7/10
"A combo of deft direction, thesping and writing!"
15 October 2017
Warning: Spoilers
A Robert Velaise Production for Romulus Films. Not copyrighted in the U.S.A., but a Continental Distributing release. New York opening at the Coronet: 2 April 1963. U.K. release by British Lion: 21 April 1963. Australian release through British Empire Films: 3 October 1963. Sydney opening at the Lyceum. 8,503 feet. 94 minutes. Cut to 91 minutes in the U.S.A. (Available on an excellent ITV DVD).

SYNOPSIS: To the upper-crust customers of his Bond Street dress salon, Monsieur Jules is suave, elegant and impeccable. But behind the plush front and the French accent, he is Pearly Gates, the Cockney kingpin of London's most efficient gang of thieves.

NOTES: Number 16 at British ticket-windows for 1963.

COMMENT: An extremely funny film, for which Penelope Houston (tough editor of Sight & Sound) has, oddly enough, little but praise — praise with which I am only three-quarters in accord. She commends Cliff Owen for his "agile timing". Personally, I found Owen's timing way off, and I was constantly aware that this very funny script would have been even funnier if the direction were more slick.

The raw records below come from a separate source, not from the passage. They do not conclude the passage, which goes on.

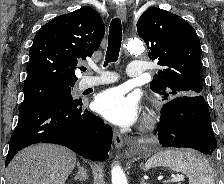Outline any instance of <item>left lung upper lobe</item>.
I'll return each mask as SVG.
<instances>
[{
  "instance_id": "obj_1",
  "label": "left lung upper lobe",
  "mask_w": 224,
  "mask_h": 184,
  "mask_svg": "<svg viewBox=\"0 0 224 184\" xmlns=\"http://www.w3.org/2000/svg\"><path fill=\"white\" fill-rule=\"evenodd\" d=\"M137 32L149 49V57L158 59L161 66L150 84L152 91L165 100L202 94L200 40L189 23L152 7L140 16Z\"/></svg>"
}]
</instances>
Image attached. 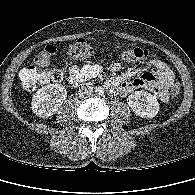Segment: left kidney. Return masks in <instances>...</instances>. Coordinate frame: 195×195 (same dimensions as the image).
<instances>
[{
    "label": "left kidney",
    "instance_id": "1",
    "mask_svg": "<svg viewBox=\"0 0 195 195\" xmlns=\"http://www.w3.org/2000/svg\"><path fill=\"white\" fill-rule=\"evenodd\" d=\"M133 112L142 118H153L159 112V103L154 95L146 91H135L127 98Z\"/></svg>",
    "mask_w": 195,
    "mask_h": 195
}]
</instances>
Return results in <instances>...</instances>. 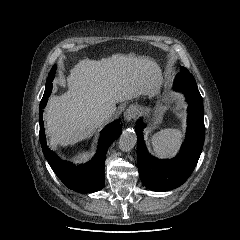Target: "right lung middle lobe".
I'll return each instance as SVG.
<instances>
[{
    "mask_svg": "<svg viewBox=\"0 0 240 240\" xmlns=\"http://www.w3.org/2000/svg\"><path fill=\"white\" fill-rule=\"evenodd\" d=\"M55 71H56V66L54 65L53 68L51 69L50 73L48 74V78H47V81H46L45 92H44L43 98L41 100V103H44L45 101H47L48 97L51 94V91H52V80H53V78L55 76L54 75Z\"/></svg>",
    "mask_w": 240,
    "mask_h": 240,
    "instance_id": "dd1d6c3e",
    "label": "right lung middle lobe"
}]
</instances>
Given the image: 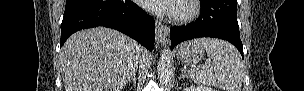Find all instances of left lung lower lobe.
<instances>
[{"label": "left lung lower lobe", "instance_id": "0a47b994", "mask_svg": "<svg viewBox=\"0 0 304 91\" xmlns=\"http://www.w3.org/2000/svg\"><path fill=\"white\" fill-rule=\"evenodd\" d=\"M200 3V17L196 21L170 29L171 49L185 40L214 37L232 43L243 57L237 21V0H200Z\"/></svg>", "mask_w": 304, "mask_h": 91}]
</instances>
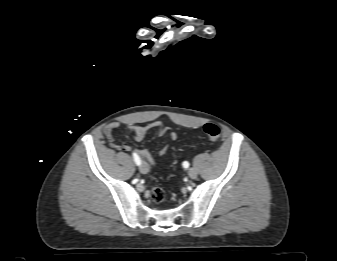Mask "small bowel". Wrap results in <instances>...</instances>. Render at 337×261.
<instances>
[{
  "label": "small bowel",
  "mask_w": 337,
  "mask_h": 261,
  "mask_svg": "<svg viewBox=\"0 0 337 261\" xmlns=\"http://www.w3.org/2000/svg\"><path fill=\"white\" fill-rule=\"evenodd\" d=\"M120 127L118 122H111L104 126L103 133L107 137L110 142L112 148L119 151H128L130 146L126 142L119 141L114 136V131ZM127 130L131 134V136L136 141H141L145 138L146 134L151 130H156L158 134L163 135L165 133H169V138L171 141H175L177 139V133L174 132L168 125L164 124L161 121H154L146 125H128ZM171 149L170 145L164 146L158 153V157H154L149 154L148 151L144 149H135L134 153L145 160V163L148 165H155L158 162L159 158L164 157L169 150Z\"/></svg>",
  "instance_id": "1"
}]
</instances>
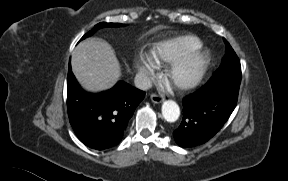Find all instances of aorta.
I'll return each mask as SVG.
<instances>
[{"instance_id":"obj_1","label":"aorta","mask_w":288,"mask_h":181,"mask_svg":"<svg viewBox=\"0 0 288 181\" xmlns=\"http://www.w3.org/2000/svg\"><path fill=\"white\" fill-rule=\"evenodd\" d=\"M162 115L167 122H175L180 116V108L173 100H167L162 105Z\"/></svg>"}]
</instances>
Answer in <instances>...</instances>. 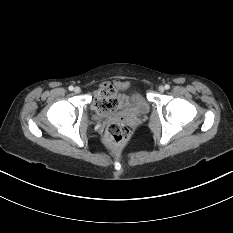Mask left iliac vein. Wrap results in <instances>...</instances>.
I'll return each instance as SVG.
<instances>
[{"mask_svg": "<svg viewBox=\"0 0 233 233\" xmlns=\"http://www.w3.org/2000/svg\"><path fill=\"white\" fill-rule=\"evenodd\" d=\"M158 89H159L160 92H164V90H165L164 86H159Z\"/></svg>", "mask_w": 233, "mask_h": 233, "instance_id": "left-iliac-vein-1", "label": "left iliac vein"}]
</instances>
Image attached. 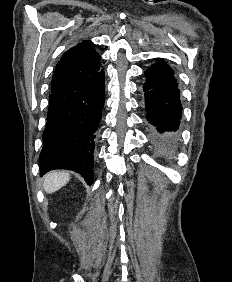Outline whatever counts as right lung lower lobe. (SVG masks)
Returning a JSON list of instances; mask_svg holds the SVG:
<instances>
[{
	"mask_svg": "<svg viewBox=\"0 0 232 282\" xmlns=\"http://www.w3.org/2000/svg\"><path fill=\"white\" fill-rule=\"evenodd\" d=\"M105 75L101 69L49 97L40 153V175L68 169L93 183L94 145L104 105Z\"/></svg>",
	"mask_w": 232,
	"mask_h": 282,
	"instance_id": "98d812e1",
	"label": "right lung lower lobe"
}]
</instances>
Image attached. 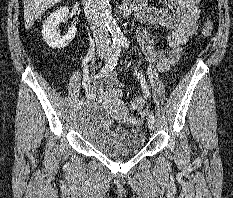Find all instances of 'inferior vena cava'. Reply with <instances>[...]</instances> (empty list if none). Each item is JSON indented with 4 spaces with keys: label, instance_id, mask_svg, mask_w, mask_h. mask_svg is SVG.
Segmentation results:
<instances>
[{
    "label": "inferior vena cava",
    "instance_id": "obj_1",
    "mask_svg": "<svg viewBox=\"0 0 233 198\" xmlns=\"http://www.w3.org/2000/svg\"><path fill=\"white\" fill-rule=\"evenodd\" d=\"M83 6L95 38L97 50L109 52L111 50V39L103 16L102 0H83Z\"/></svg>",
    "mask_w": 233,
    "mask_h": 198
}]
</instances>
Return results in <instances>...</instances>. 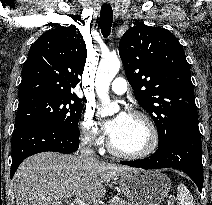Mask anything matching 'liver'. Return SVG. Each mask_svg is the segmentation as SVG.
I'll use <instances>...</instances> for the list:
<instances>
[{
  "label": "liver",
  "mask_w": 212,
  "mask_h": 205,
  "mask_svg": "<svg viewBox=\"0 0 212 205\" xmlns=\"http://www.w3.org/2000/svg\"><path fill=\"white\" fill-rule=\"evenodd\" d=\"M133 170L81 156L39 153L24 160L15 173L16 205H63L74 196L96 202L105 196L110 180Z\"/></svg>",
  "instance_id": "obj_1"
}]
</instances>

It is typical of Owen's incompetence that he has allowed Richard Bennett to negate so much of the material with his pedestrian score, and even Miss Houston has to admit "the director doesn't make much of the (Battersea Funfair) setting."

Fortunately, not even Owen's bumbling can overshadow the adroitness of his cast: The stars are in top form, and I was still laughing over John Le Mesurier's impersonation of a good humor man an hour after I'd left the theater. (Incidentally, his name is pronounced "Le" as in French, "Mess-a-ra" to rhyme with "ma" or "car").

OTHER VIEWS: A slightweight cops and robbers idea has been pepped up into a briskly amusing farce thanks to a combo of deft direction, thesping and writing. — "Rich" in Variety.

The latest lark for jolly good felons is "The Wrong Arm of the Law". . . And who should be leading the culprits in this assault on the risibilities, but Peter Sellers, who has a record as long as your arm. Mr. Sellers, you may remember, started his career in comical crime under the able instruction of Alec Guiness in "The Ladykillers". . . The snafu that occurs when the criminals and the cops combine their brains and their pretensions to technical know- how makes a wildly comic climax for this film. — Bosley Crowther in The N.Y. Times.